▶ _Provided material_:
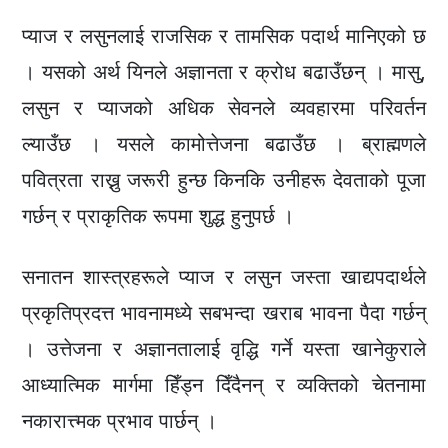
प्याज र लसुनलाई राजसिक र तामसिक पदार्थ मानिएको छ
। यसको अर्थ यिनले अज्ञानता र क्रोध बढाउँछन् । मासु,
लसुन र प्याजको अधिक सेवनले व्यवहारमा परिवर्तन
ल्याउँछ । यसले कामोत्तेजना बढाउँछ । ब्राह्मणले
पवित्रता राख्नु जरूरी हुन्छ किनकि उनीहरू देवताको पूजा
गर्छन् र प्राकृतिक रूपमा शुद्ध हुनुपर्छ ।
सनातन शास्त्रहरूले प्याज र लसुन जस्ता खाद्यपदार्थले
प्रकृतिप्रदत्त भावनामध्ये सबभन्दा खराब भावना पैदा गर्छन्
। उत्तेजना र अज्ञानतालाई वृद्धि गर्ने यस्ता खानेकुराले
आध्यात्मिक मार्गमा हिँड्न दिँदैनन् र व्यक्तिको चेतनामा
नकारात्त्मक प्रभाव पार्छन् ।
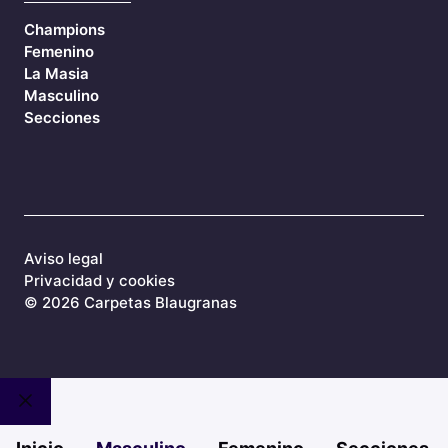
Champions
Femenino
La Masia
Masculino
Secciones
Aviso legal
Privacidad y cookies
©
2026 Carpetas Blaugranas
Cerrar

...

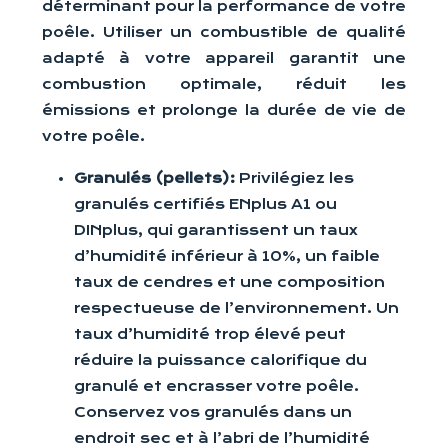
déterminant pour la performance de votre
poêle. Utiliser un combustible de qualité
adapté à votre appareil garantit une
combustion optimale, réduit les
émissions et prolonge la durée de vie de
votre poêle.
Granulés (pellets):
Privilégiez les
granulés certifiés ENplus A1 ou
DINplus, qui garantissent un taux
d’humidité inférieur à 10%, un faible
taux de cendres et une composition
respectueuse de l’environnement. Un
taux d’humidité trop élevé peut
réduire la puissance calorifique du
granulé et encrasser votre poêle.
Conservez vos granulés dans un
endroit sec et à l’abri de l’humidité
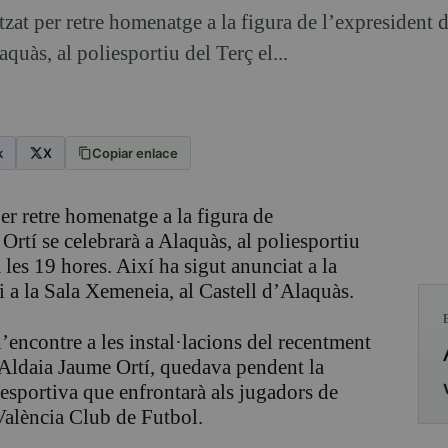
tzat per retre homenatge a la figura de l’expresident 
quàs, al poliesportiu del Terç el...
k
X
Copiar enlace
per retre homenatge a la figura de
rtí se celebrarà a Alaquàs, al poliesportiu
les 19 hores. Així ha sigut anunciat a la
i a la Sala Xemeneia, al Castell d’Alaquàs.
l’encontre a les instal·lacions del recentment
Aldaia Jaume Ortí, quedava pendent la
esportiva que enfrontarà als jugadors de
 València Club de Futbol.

▶ _Brief_: What this exercise asks for is every line of the data above with the word "Alaquàs".

▶ _Result for this task_:
rtí se celebrarà a Alaquàs, al poliesportiu
i a la Sala Xemeneia, al Castell d’Alaquàs.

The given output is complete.